Auch das Kindernetzwerk organisierte für diesen Prozess sogenannte Thinktanks. Mit bei diesen Onlinetreffen waren mehrere Ver­tre­te­r*in­nen der Grünen Bande, darunter die 21-jährige Marie. Junge Menschen würden allgemein politisch unterschätzt, findet sie. „Das sieht man doch alleine daran, dass man erst ab 18 wählen darf.“ Es gebe zahlreiche Vorschriften, an die man sich halten müsse, aber mitreden könne man nur ganz selten.

Marie ist selbst vor Kurzem in eine Partei eingetreten und dort im Jugendverband aktiv. Um welche Partei es sich handelt, verrät sie im Gespräch nicht. Sie nutzt einen Rollstuhl und auch in der Parteiarbeit muss sie sich viele Zugänge selbst mühsam erarbeiten. Das Parteibüro war beispielsweise nicht barrierefrei, als sie im Jugendverband anfing, erzählt sie. „Da war eine Stufe davor und man musste mich monatelang reintragen.“

Viele weiterhin gänzlich von Teilhabe ausgeschlossen

Ein Parteifreund hätte dann selbst eine Rampe gebaut. „Jetzt planen sie Treffen barrierefreier, aber eben erst seitdem ich da bin“, stellt sie fest. Um mehr Bewusstsein für diese Bedarfe zu schaffen, müsste man viel mehr Menschen mit Behinderungen in die Stadträte und allgemein in die Politik holen, schlägt Marie vor.

Die 21-jährige Lilith aus München war sowohl bei den Thinktanks als auch im Bundestag dabei. Sie kommuniziert mit einer sogenannten Buchstabentafel und einer Assistenzperson und ist in mehreren jungen Selbsthilfegruppen aktiv. Das könne sie aber nur, weil ihre Familie sie unterstützt, berichtet Lilith. Viele, die wie sie unterstützt kommunizieren, aber in Heimen oder Wohngruppen leben, hätten nicht die gleichen Möglichkeiten. „Die meisten Menschen in meiner Lage verbringen ihr Leben in einer Förderstätte, ohne die Möglichkeit, sich einzubringen oder für ihre Belange zu kämpfen“, sagt die Münchnerin. Deswegen sei es wichtig, sich zu engagieren.

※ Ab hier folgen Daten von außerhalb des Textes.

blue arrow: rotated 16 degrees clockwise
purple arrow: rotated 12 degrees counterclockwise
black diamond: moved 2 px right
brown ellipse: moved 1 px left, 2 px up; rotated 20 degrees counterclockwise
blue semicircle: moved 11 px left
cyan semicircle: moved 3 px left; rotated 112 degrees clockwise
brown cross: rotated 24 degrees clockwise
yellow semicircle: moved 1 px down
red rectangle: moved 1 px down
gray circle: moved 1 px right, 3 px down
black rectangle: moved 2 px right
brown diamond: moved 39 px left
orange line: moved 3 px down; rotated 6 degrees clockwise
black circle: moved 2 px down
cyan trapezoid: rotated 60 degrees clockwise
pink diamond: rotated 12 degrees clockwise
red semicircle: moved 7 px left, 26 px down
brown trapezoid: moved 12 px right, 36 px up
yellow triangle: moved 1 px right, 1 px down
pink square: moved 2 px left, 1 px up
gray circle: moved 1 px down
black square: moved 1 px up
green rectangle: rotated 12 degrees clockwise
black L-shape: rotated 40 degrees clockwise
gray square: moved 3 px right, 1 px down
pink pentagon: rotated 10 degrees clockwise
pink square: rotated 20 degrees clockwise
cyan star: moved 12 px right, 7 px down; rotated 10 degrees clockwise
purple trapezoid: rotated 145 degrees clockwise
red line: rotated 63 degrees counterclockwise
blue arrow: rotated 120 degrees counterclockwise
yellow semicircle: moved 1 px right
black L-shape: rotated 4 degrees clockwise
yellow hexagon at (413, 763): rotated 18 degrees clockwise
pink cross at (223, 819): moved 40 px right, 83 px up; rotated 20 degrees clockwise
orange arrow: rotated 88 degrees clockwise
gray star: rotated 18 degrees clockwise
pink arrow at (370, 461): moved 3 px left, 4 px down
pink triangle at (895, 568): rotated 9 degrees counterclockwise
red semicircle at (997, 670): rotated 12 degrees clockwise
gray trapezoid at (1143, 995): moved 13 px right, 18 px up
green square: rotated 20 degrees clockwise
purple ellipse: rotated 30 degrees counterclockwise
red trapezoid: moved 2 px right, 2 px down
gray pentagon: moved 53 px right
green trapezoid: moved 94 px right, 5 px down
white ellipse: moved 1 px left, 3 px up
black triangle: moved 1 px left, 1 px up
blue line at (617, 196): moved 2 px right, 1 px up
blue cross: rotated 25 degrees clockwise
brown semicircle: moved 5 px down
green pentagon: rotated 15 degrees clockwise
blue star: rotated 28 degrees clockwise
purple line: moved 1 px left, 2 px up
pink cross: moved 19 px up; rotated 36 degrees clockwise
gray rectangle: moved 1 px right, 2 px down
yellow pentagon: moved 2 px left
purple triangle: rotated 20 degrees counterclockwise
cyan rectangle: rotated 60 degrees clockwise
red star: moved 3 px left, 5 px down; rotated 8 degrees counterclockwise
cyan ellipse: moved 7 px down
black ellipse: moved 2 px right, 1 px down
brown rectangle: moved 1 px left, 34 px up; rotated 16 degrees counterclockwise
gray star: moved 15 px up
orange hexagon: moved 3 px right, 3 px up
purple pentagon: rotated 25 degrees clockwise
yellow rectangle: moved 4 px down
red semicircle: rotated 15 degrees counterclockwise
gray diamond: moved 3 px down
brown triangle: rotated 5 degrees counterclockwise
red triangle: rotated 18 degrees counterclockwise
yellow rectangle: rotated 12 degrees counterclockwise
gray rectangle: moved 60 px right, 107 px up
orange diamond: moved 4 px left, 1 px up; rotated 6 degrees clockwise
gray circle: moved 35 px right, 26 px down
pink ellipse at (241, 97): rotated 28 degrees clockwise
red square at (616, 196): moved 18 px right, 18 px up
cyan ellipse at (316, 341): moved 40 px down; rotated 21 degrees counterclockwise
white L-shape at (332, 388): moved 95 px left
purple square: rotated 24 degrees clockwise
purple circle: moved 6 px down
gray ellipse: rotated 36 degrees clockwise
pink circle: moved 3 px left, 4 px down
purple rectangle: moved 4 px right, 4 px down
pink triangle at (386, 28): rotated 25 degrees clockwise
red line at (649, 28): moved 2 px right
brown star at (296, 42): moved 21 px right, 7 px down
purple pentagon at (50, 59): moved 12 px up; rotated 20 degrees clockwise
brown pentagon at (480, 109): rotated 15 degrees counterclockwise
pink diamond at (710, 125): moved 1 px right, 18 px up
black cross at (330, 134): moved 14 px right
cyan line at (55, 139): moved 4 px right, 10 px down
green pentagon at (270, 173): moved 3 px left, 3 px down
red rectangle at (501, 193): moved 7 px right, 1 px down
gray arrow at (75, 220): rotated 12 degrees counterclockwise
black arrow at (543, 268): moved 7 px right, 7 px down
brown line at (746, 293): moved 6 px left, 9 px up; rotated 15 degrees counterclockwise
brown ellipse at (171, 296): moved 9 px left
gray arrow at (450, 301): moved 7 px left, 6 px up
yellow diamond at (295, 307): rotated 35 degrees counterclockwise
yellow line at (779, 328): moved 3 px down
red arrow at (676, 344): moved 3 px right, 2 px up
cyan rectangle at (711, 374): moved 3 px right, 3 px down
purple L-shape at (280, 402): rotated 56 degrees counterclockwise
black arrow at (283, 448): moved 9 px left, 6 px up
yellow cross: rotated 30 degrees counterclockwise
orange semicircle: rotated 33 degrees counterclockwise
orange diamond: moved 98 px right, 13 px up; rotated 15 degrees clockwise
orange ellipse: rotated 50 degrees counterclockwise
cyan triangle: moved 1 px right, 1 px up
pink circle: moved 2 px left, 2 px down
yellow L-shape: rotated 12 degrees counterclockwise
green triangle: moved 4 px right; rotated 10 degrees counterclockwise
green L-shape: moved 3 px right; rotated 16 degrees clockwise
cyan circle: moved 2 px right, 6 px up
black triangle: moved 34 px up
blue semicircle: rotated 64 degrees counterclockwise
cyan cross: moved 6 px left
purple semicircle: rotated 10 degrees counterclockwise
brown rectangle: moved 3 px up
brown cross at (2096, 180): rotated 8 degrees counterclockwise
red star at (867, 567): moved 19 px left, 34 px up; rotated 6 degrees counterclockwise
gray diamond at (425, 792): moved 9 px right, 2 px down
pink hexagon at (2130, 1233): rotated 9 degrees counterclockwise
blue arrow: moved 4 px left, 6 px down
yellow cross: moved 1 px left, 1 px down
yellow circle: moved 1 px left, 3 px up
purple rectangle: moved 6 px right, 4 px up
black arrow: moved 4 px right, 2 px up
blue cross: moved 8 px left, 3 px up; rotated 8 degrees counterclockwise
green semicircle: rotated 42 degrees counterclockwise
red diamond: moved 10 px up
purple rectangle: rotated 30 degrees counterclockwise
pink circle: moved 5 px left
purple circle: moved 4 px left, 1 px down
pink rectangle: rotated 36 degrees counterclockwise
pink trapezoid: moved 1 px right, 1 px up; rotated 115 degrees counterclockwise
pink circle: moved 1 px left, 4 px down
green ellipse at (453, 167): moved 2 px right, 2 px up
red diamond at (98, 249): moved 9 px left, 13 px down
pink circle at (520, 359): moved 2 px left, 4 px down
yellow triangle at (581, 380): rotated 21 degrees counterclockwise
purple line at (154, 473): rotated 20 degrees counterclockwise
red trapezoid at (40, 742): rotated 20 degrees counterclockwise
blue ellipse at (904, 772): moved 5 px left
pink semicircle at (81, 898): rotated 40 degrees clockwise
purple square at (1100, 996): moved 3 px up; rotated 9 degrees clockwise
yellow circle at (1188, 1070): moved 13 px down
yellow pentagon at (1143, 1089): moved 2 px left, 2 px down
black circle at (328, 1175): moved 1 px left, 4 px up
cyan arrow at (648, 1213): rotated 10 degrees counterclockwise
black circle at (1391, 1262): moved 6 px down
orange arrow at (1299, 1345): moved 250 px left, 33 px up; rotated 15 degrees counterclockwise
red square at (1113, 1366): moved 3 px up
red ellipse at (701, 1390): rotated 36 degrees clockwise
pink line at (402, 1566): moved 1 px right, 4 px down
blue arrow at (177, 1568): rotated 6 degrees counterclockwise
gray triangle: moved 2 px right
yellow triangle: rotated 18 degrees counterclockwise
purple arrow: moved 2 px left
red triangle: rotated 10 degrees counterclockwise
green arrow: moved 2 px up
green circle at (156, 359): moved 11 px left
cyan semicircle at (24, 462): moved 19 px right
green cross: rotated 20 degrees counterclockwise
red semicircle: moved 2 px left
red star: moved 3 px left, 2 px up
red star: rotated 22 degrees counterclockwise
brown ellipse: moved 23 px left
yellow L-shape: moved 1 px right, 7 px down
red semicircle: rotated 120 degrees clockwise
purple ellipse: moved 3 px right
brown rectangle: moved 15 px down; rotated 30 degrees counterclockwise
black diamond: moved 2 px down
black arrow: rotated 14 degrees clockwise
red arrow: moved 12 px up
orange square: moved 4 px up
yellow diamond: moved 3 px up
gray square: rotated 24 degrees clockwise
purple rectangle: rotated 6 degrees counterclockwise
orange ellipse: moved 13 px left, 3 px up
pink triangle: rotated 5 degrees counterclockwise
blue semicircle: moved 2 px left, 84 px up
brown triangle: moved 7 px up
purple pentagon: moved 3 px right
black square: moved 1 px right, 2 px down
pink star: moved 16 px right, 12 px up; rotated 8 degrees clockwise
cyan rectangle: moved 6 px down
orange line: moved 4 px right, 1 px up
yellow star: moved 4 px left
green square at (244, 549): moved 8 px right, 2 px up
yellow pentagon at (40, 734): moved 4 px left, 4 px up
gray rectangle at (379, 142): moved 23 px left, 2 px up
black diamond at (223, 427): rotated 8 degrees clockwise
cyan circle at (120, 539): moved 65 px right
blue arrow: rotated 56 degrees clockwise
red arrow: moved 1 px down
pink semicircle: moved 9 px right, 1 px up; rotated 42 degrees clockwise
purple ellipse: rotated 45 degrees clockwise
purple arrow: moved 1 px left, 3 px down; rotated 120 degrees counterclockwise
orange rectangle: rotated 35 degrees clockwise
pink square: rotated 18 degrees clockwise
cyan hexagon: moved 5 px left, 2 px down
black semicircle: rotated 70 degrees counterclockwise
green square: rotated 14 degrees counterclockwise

Der Beteiligungsprozess im Bundesfamilienministerium ist ein Schritt in die richtige Richtung. Davon sind auch die überzeugt, die daran teilgenommen haben. Lilith etwa berichtet von einem sehr wertschätzenden Umgang. „Ich wurde öfter um meine Meinung gefragt und konnte immer einen kleinen Beitrag vorbereiten, den alle gerne angehört haben“, erzählt sie.

Ähnlich sehen es die Mitglieder der Grünen Bande, fordern aber noch mehr solcher Mitsprachemöglichkeiten. Benita Eisenhardt vom Kindernetzwerk betont, es gebe schon viele gute Strukturen der Selbsthilfe. Aber die müssten auch von Anfang an miteinbezogen werden. Sie ist optimistisch, dass sich die Mühe der jungen Menschen und Familien lohnt, die sich an den Thinktanks beteiligt haben. „Man kann ja nicht die Leute zusammenbringen und ihnen eine Stimme geben, und dann hinterher sagen: Das interessiert uns jetzt doch nicht“, sagt sie.

Noch gebe es kein genaues Datum für den Referentenentwurf für das Gesetz zur inklusiven Kinder- und Jugendhilfe, heißt derweil vom Bundesfamilienministerium.